Shader stage expansion for temporal shaders/algorithms?

bloc97 commented 4 years ago

Hello, I have been wondering if it was possible to expand the mpv video output shader stage with the following features? I know this might not be on the devs' main priority, but if I were to try to implement them, where should I start?

These are ordered by immediate usefulness.

Expose the MPEG motion vectors as a source plane. (eg. a new MOTION source hook instead of just LUMA and CHROMA)
Allowing a shader to read previous or future source hooks. (eg. accessing the LUMA of the current frame and the previous frame)
Allow textures to stay alive across different frames. (eg. accessing a texture saved from the previous video frames)
Allow writing to 3D textures. (in the form of a virtual 3D hook?)

(1) can allow the development more complex shaders which take in account motion. (1, 2) can allow the implementation of MISR algorithms (multiple image super resolution) for video. (1, 2, 3) can allow the implementation of temporal algorithms (eg. Unity's TSS) and RNNs. (1, 2, 3, 4) can allow the implementation of very efficient Convolutional RNNs.

Furthermore, by implementing (2) alone and allowing people or the shader to choose a target framerate can allow the implementation of custom temporal interpolation algorithms. (--tscale) This can be useful for implementing frame interpolation algorithms such as DAIN.

mpv is already a great player thanks to its open shader stage. I believe adding these features will make mpv unique and bridge the gap between algorithms developed in academia and algorithms used in practice.

Thanks in advance.

Edit: I meant (4) writing to 3D textures. I know that mpv already supports read only 3D textures.

haasn commented 4 years ago

Quick summary since I'm still away from home,

On Fri, 02 Oct 2020 13:13:51 -0700, bloc97 notifications@github.com wrote:

Expose the MPEG motion vectors as a source plane. (eg. a new MOTION source hook instead of just LUMA and CHROMA)

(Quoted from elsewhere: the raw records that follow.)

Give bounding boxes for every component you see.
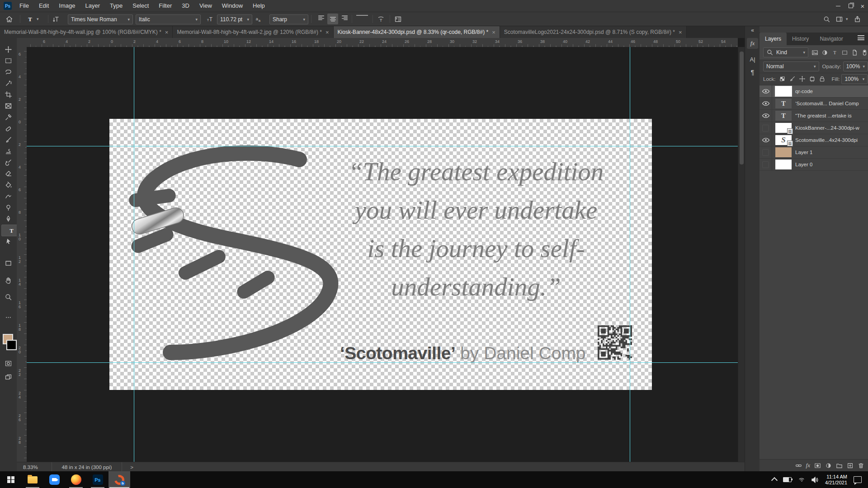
filter-toggle-icon[interactable]	[861, 49, 868, 56]
path-selection-tool[interactable]	[1, 236, 15, 247]
warp-text-icon[interactable]: T	[377, 12, 385, 26]
panel-menu-icon[interactable]	[858, 35, 864, 40]
menu-type[interactable]: Type	[105, 0, 127, 12]
tab-close-icon[interactable]: ×	[492, 29, 495, 36]
add-mask-icon[interactable]	[814, 462, 821, 469]
start-button[interactable]	[0, 471, 22, 488]
layer-visibility-eye-icon[interactable]	[760, 110, 772, 122]
layer-visibility-empty[interactable]	[760, 122, 772, 134]
layer-visibility-empty[interactable]	[760, 146, 772, 158]
quick-mask-icon[interactable]	[1, 358, 15, 369]
menu-window[interactable]: Window	[217, 0, 248, 12]
eyedropper-tool[interactable]	[1, 112, 15, 122]
text-color-swatch[interactable]	[356, 15, 368, 16]
guide-vertical[interactable]	[134, 47, 134, 462]
layer-row[interactable]: Layer 1	[760, 146, 868, 159]
layer-style-icon[interactable]: fx	[806, 462, 810, 469]
restore-button[interactable]	[844, 0, 857, 12]
clone-stamp-tool[interactable]	[1, 145, 15, 156]
delete-layer-icon[interactable]	[858, 462, 864, 469]
new-group-icon[interactable]	[836, 462, 843, 469]
lock-position-icon[interactable]	[799, 75, 806, 82]
magic-wand-tool[interactable]	[1, 78, 15, 89]
filter-type-icon[interactable]: T	[831, 49, 838, 56]
layer-visibility-eye-icon[interactable]	[760, 85, 772, 97]
clock[interactable]: 11:14 AM4/21/2021	[825, 474, 847, 486]
layer-thumbnail[interactable]	[775, 147, 792, 157]
align-right-icon[interactable]	[339, 12, 350, 23]
volume-icon[interactable]	[811, 477, 819, 483]
move-tool[interactable]	[1, 44, 15, 55]
pen-tool[interactable]	[1, 213, 15, 224]
effects-panel-icon[interactable]: fx	[747, 38, 758, 49]
align-left-icon[interactable]	[316, 12, 326, 23]
tab-close-icon[interactable]: ×	[165, 29, 169, 36]
menu-layer[interactable]: Layer	[80, 0, 105, 12]
layer-row[interactable]: Layer 0	[760, 159, 868, 171]
brush-tool[interactable]	[1, 134, 15, 145]
dodge-tool[interactable]	[1, 202, 15, 213]
lock-artboard-icon[interactable]	[809, 75, 816, 82]
adjustment-layer-icon[interactable]	[825, 462, 832, 469]
menu-help[interactable]: Help	[248, 0, 270, 12]
document-canvas[interactable]: “The greatest expeditionyou will ever un…	[109, 119, 652, 390]
layer-thumbnail[interactable]: T	[775, 111, 792, 121]
new-layer-icon[interactable]	[847, 462, 854, 469]
layer-row[interactable]: T‘Scotomavill... Daniel Comp	[760, 98, 868, 110]
firefox-icon[interactable]	[65, 471, 87, 488]
marquee-tool[interactable]	[1, 55, 15, 66]
gradient-tool[interactable]	[1, 179, 15, 190]
smudge-tool[interactable]	[1, 191, 15, 202]
menu-edit[interactable]: Edit	[34, 0, 54, 12]
edit-toolbar-tool[interactable]	[1, 312, 15, 323]
battery-icon[interactable]	[783, 477, 792, 482]
close-button[interactable]: ×	[857, 0, 868, 12]
text-orientation-icon[interactable]	[52, 12, 60, 26]
minimize-button[interactable]	[832, 0, 844, 12]
filter-image-icon[interactable]	[811, 49, 818, 56]
search-icon[interactable]	[823, 12, 830, 26]
menu-view[interactable]: View	[194, 0, 217, 12]
link-layers-icon[interactable]	[795, 462, 802, 469]
panel-tab-layers[interactable]: Layers	[760, 33, 787, 45]
file-explorer-icon[interactable]	[22, 471, 43, 488]
collapse-dock-icon[interactable]: «	[745, 27, 760, 33]
screen-mode-icon[interactable]	[1, 371, 15, 382]
zoom-tool[interactable]	[1, 291, 15, 302]
layer-row[interactable]: T“The greatest ...ertake is	[760, 110, 868, 122]
status-chevron-icon[interactable]: >	[130, 465, 133, 470]
zoom-app-icon[interactable]	[43, 471, 65, 488]
toggle-panels-icon[interactable]	[394, 12, 402, 26]
layer-row[interactable]: qr-code	[760, 85, 868, 98]
guide-horizontal[interactable]	[27, 362, 738, 363]
tray-chevron-icon[interactable]	[772, 477, 777, 483]
filter-kind-select[interactable]: Kind▾	[763, 47, 808, 57]
layer-visibility-eye-icon[interactable]	[760, 134, 772, 146]
vertical-scrollbar[interactable]	[738, 47, 745, 462]
lasso-tool[interactable]	[1, 66, 15, 77]
menu-3d[interactable]: 3D	[177, 0, 194, 12]
guide-vertical[interactable]	[630, 47, 630, 462]
layer-thumbnail[interactable]: T	[775, 99, 792, 108]
shape-tool[interactable]	[1, 258, 15, 268]
canvas-viewport[interactable]: “The greatest expeditionyou will ever un…	[27, 47, 738, 462]
document-tab-3[interactable]: Kiosk-Banner-48x24-300dpi.psd @ 8.33% (q…	[334, 26, 500, 38]
hand-tool[interactable]	[1, 275, 15, 286]
layer-row[interactable]: S▨Scotomaville...4x24-300dpi	[760, 134, 868, 146]
character-panel-icon[interactable]: A|	[745, 56, 760, 63]
lock-transparency-icon[interactable]	[779, 75, 786, 82]
zoom-level-field[interactable]: 8.33%	[23, 465, 38, 470]
layer-row[interactable]: ▨KioskBanner-...24-300dpi-w	[760, 122, 868, 134]
crop-tool[interactable]	[1, 89, 15, 100]
align-center-icon[interactable]	[327, 14, 338, 24]
document-tab-4[interactable]: ScotomavilleLogo2021-24x24-300dpi.psd @ …	[500, 26, 687, 38]
menu-filter[interactable]: Filter	[154, 0, 177, 12]
menu-file[interactable]: File	[14, 0, 34, 12]
action-center-icon[interactable]	[854, 476, 862, 483]
workspace-icon[interactable]: ▾	[835, 12, 848, 26]
background-color-swatch[interactable]	[6, 340, 17, 350]
home-icon[interactable]	[5, 12, 13, 26]
filter-shape-icon[interactable]	[841, 49, 848, 56]
font-size-select[interactable]: 110.72 pt▾	[217, 14, 252, 24]
frame-tool[interactable]	[1, 100, 15, 111]
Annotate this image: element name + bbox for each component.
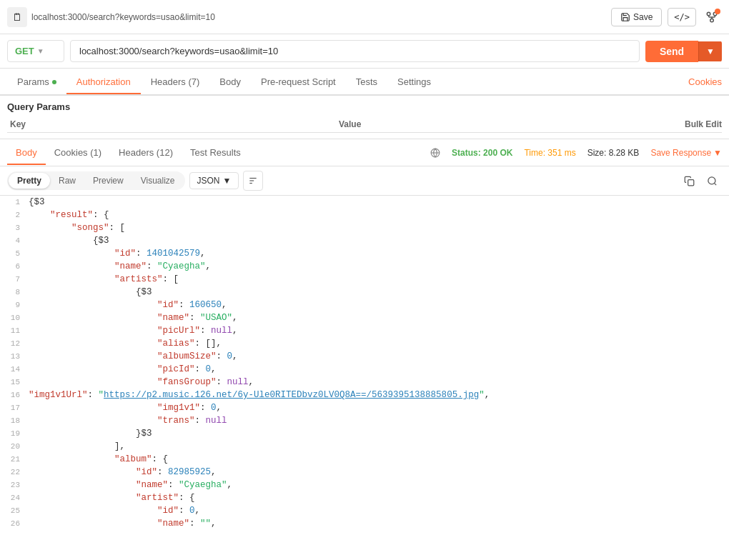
line-number: 11	[0, 324, 29, 337]
line-number: 4	[0, 234, 29, 247]
resp-tab-body[interactable]: Body	[7, 141, 46, 165]
params-header: Key Value Bulk Edit	[7, 116, 722, 133]
format-arrow-icon: ▼	[223, 176, 232, 186]
tab-tests-label: Tests	[356, 76, 377, 87]
table-row: 24 "artist": {	[0, 491, 729, 504]
url-input[interactable]	[70, 40, 640, 62]
line-content: "id": 0,	[29, 504, 729, 517]
send-button[interactable]: Send	[645, 41, 698, 62]
table-row: 2 "result": {	[0, 209, 729, 221]
line-content: "img1v1": 0,	[29, 401, 729, 414]
line-content: "name": "",	[29, 517, 729, 530]
save-response-button[interactable]: Save Response ▼	[650, 148, 722, 158]
status-code: Status: 200 OK	[452, 148, 512, 158]
resp-tab-test-results-label: Test Results	[190, 147, 241, 158]
code-view[interactable]: 1{$32 "result": {3 "songs": [4 {$35 "id"…	[0, 196, 729, 546]
search-icon	[707, 176, 718, 186]
filter-button[interactable]	[243, 171, 263, 191]
line-content: "artist": {	[29, 491, 729, 504]
table-row: 4 {$3	[0, 234, 729, 247]
tab-body-label: Body	[219, 76, 241, 87]
view-btn-group: Pretty Raw Preview Visualize	[7, 171, 185, 190]
tab-settings[interactable]: Settings	[387, 71, 441, 93]
app-logo: 🗒 localhost:3000/search?keywords=usao&li…	[7, 7, 215, 27]
tab-params[interactable]: Params	[7, 71, 66, 93]
response-tabs: Body Cookies (1) Headers (12) Test Resul…	[0, 139, 729, 166]
line-number: 20	[0, 440, 29, 453]
request-bar: GET ▼ Send ▼	[0, 34, 729, 69]
cookies-button[interactable]: Cookies	[688, 76, 722, 87]
code-button[interactable]: </>	[668, 8, 696, 26]
resp-tab-test-results[interactable]: Test Results	[182, 141, 249, 164]
line-number: 18	[0, 414, 29, 427]
line-content: {$3	[29, 286, 729, 299]
save-icon	[620, 12, 630, 22]
table-row: 11 "picUrl": null,	[0, 324, 729, 337]
line-content: "img1v1Url": "https://p2.music.126.net/6…	[29, 389, 729, 401]
search-button[interactable]	[702, 171, 722, 191]
table-row: 6 "name": "Cyaegha",	[0, 260, 729, 273]
table-row: 5 "id": 1401042579,	[0, 247, 729, 260]
format-selector[interactable]: JSON ▼	[189, 172, 239, 189]
tab-prerequest[interactable]: Pre-request Script	[251, 71, 346, 93]
line-number: 16	[0, 389, 29, 401]
resp-tab-headers[interactable]: Headers (12)	[110, 141, 182, 164]
line-number: 19	[0, 427, 29, 440]
table-row: 26 "name": "",	[0, 517, 729, 530]
line-content: "result": {	[29, 209, 729, 221]
tab-params-label: Params	[17, 76, 49, 87]
line-content: "picUrl": null,	[29, 324, 729, 337]
tab-tests[interactable]: Tests	[346, 71, 387, 93]
save-response-chevron: ▼	[713, 148, 722, 158]
line-number: 5	[0, 247, 29, 260]
line-number: 8	[0, 286, 29, 299]
line-number: 21	[0, 453, 29, 466]
tab-authorization[interactable]: Authorization	[66, 71, 141, 94]
save-response-label: Save Response	[650, 148, 711, 158]
request-tabs: Params Authorization Headers (7) Body Pr…	[0, 69, 729, 96]
line-number: 1	[0, 196, 29, 209]
line-content: "name": "Cyaegha",	[29, 479, 729, 491]
table-row: 21 "album": {	[0, 453, 729, 466]
response-status-bar: Status: 200 OK Time: 351 ms Size: 8.28 K…	[430, 148, 722, 158]
svg-line-11	[714, 183, 716, 185]
line-number: 9	[0, 299, 29, 311]
table-row: 1{$3	[0, 196, 729, 209]
table-row: 15 "fansGroup": null,	[0, 376, 729, 389]
save-button[interactable]: Save	[611, 8, 662, 26]
col-bulk-header[interactable]: Bulk Edit	[665, 119, 722, 129]
logo-icon: 🗒	[7, 7, 27, 27]
line-content: "id": 82985925,	[29, 466, 729, 479]
fork-notification-dot	[715, 9, 720, 14]
top-bar: 🗒 localhost:3000/search?keywords=usao&li…	[0, 0, 729, 34]
tab-headers[interactable]: Headers (7)	[141, 71, 210, 93]
resp-tab-cookies[interactable]: Cookies (1)	[46, 141, 110, 164]
line-content: "name": "USAO",	[29, 311, 729, 324]
view-visualize-button[interactable]: Visualize	[132, 173, 184, 189]
line-number: 7	[0, 273, 29, 286]
table-row: 22 "id": 82985925,	[0, 466, 729, 479]
line-number: 13	[0, 350, 29, 363]
table-row: 18 "trans": null	[0, 414, 729, 427]
view-raw-button[interactable]: Raw	[50, 173, 84, 189]
copy-button[interactable]	[679, 171, 699, 191]
view-preview-button[interactable]: Preview	[84, 173, 132, 189]
save-label: Save	[633, 12, 653, 22]
top-bar-actions: Save </>	[611, 7, 722, 27]
view-pretty-button[interactable]: Pretty	[9, 173, 50, 189]
tab-body[interactable]: Body	[209, 71, 251, 93]
table-row: 19 }$3	[0, 427, 729, 440]
line-content: "picId": 0,	[29, 363, 729, 376]
method-selector[interactable]: GET ▼	[7, 40, 64, 62]
table-row: 10 "name": "USAO",	[0, 311, 729, 324]
send-dropdown-button[interactable]: ▼	[698, 41, 722, 61]
line-content: "fansGroup": null,	[29, 376, 729, 389]
table-row: 8 {$3	[0, 286, 729, 299]
tab-settings-label: Settings	[397, 76, 431, 87]
fork-button[interactable]	[702, 7, 722, 27]
url-link[interactable]: https://p2.music.126.net/6y-Ule0RITEDbvz…	[104, 390, 479, 400]
tab-prerequest-label: Pre-request Script	[261, 76, 336, 87]
resp-tab-cookies-label: Cookies (1)	[54, 147, 101, 158]
response-toolbar: Pretty Raw Preview Visualize JSON ▼	[0, 166, 729, 196]
query-params-label: Query Params	[7, 101, 722, 112]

This is doable via AVFrame side data. I have ancient branches exposing this data to the shaders, but in my limited testing they were fairly useless because they're prediction vectors, not motion vectors. Little effort is given by encoders to give them useful semantic meaning beyond "minimizing bitrate", and their algorithms differ wildly, as does their availability in general (cf. other codecs).

Allowing a shader to read previous or future source hooks. (eg. accessing the LUMA of the current frame and the previous frame)

This could be done for the interpolation stage hooks (e.g. OUTPUT, or a new hook we introduce) with relative ease. Doing it for any earlier stage would be a more complicated endeavor, for which the implementation probably overlaps with point 3 (which is close to being a generalization of this request).

Allow textures to stay alive across different frames. (eg. accessing a texture saved from the previous video frames)

Doable and useful. I also had some vague ideas to introduce STORAGE blocks (textures/buffers), for storing persistent data. But storing textures persistently is also a good idea. Implementation-wise, textures which are needed across frames would have to be stored in struct ra_fbotex (or whatever).

Allow 3D textures.

Trivial.

These are ordered by immediate usefulness.

(1) can allow the development more complex shaders which take in account motion. (1, 2) can allow the implementation of MISR algorithms (multiple image super resolution) for video. (1, 2, 3) can allow the implementation of temporal algorithms (eg. Unity's TSS) and RNNs. (1, 2, 3, 4) can allow the implementation of very efficient Convolutional RNNs.

Furthermore, by implementing (2) alone and allowing people or the shader to choose a target framerate can allow the implementation of custom temporal interpolation algorithms. (--tscale) This can be useful for implementing frame interpolation algorithms such as DAIN.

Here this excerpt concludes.